Task prompt>
Your reply should repeat all records verbatim and contain no images.
(Data records)
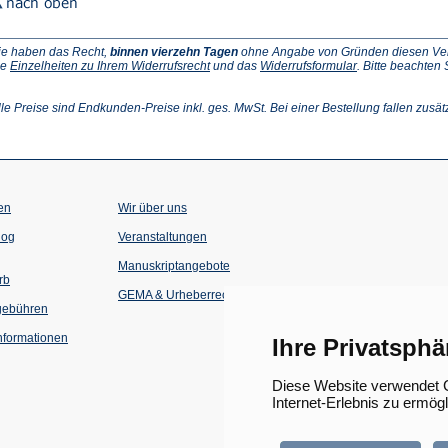
ie haben das Recht,
binnen vierzehn Tagen
ohne Angabe von Gründen diesen Vertr
(Öffnet
(Öffnet
ie
Einzelheiten zu Ihrem Widerrufsrecht
und das
Widerrufsformular
. Bitte beachten
ffnet
in
in
einem
einem
inem
neuen
neuen
lle Preise sind Endkunden-Preise inkl. ges. MwSt. Bei einer Bestellung fallen zusät
euen
Tab)
Tab)
ab)
en
Wir über uns
(Öffnet
(Öffnet
log
Veranstaltungen
in
in
einem
einem
Manuskriptangebote
neuen
neuen
rb
Tab)
Tab)
GEMA & Urheberrecht
gebühren
formationen
Ihre Privatsphä
Diese Website verwendet C
Internet-Erlebnis zu ermög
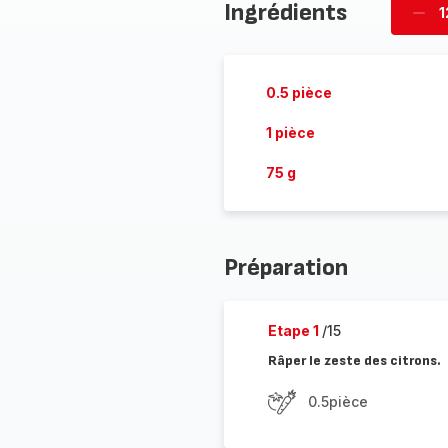
Ingrédients
1
Supp
pièc
0.5 pièce
1 pièce
75 g
Préparation
Etape 1
/15
Râper le zeste des citrons.
0.5pièce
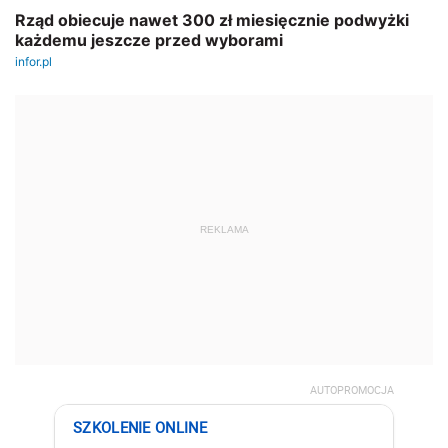
REKLAMA
AUTOPROMOCJA
SZKOLENIE ONLINE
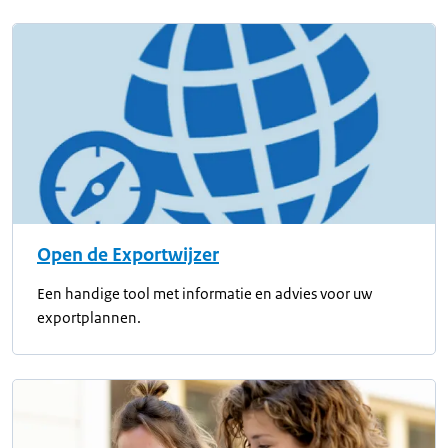
Open de Exportwijzer
Een handige tool met informatie en advies voor uw
exportplannen.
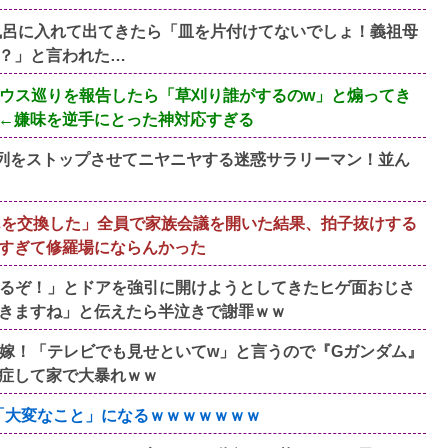
お風呂に入れて出てきたら「皿を片付けてないでしょ！義祖母
？」と言われた…
ウス巡りを報告したら「草刈り誰がするのw」と煽ってき
←嫌味を逆手にとった神対応すぎる
、列をストップさせてニヤニヤする迷惑サラリーマン！並ん
んを交換した」全員で家族会議を開いた結果、拍子抜けする
すぎて修羅場にならんかった
るぞ！」とドアを強引に開けようとしてきたヒゲ面おじさ
きますね」と伝えたら半泣きで謝罪ｗｗ
嫁！「テレビでも見せといてw」と言うので『Gガンダム』
症して家で大暴れｗｗ
と「大変なこと」になるｗｗｗｗｗｗｗ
(End Data records)
Answer box>
ie haben das Recht,
binnen vierzehn Tagen
ohne Angabe von Gründen diesen Vertr
(Öffnet
(Öffnet
ie
Einzelheiten zu Ihrem Widerrufsrecht
und das
Widerrufsformular
. Bitte beachten
ffnet
in
in
einem
einem
inem
neuen
neuen
lle Preise sind Endkunden-Preise inkl. ges. MwSt. Bei einer Bestellung fallen zusät
euen
Tab)
Tab)
ab)
en
Wir über uns
(Öffnet
(Öffnet
log
Veranstaltungen
in
in
einem
einem
Manuskriptangebote
neuen
neuen
rb
Tab)
Tab)
GEMA & Urheberrecht
gebühren
formationen
Ihre Privatsphä
Diese Website verwendet C
Internet-Erlebnis zu ermög
Ingrédients
1
Supp
pièc
0.5 pièce
1 pièce
75 g
Préparation
Etape 1
/15
Râper le zeste des citrons.
0.5pièce
REKLAMA
AUTOPROMOCJA
SZKOLENIE ONLINE
Open de Exportwijzer
Een handige tool met informatie en advies voor uw
exportplannen.
お風呂に入れて出てきたら「皿を片付けてないでしょ！義祖母
？」と言われた…
ウス巡りを報告したら「草刈り誰がするのw」と煽ってき
←嫌味を逆手にとった神対応すぎる
、列をストップさせてニヤニヤする迷惑サラリーマン！並ん
んを交換した」全員で家族会議を開いた結果、拍子抜けする
すぎて修羅場にならんかった
るぞ！」とドアを強引に開けようとしてきたヒゲ面おじさ
きますね」と伝えたら半泣きで謝罪ｗｗ
嫁！「テレビでも見せといてw」と言うので『Gガンダム』
症して家で大暴れｗｗ
と「大変なこと」になるｗｗｗｗｗｗｗ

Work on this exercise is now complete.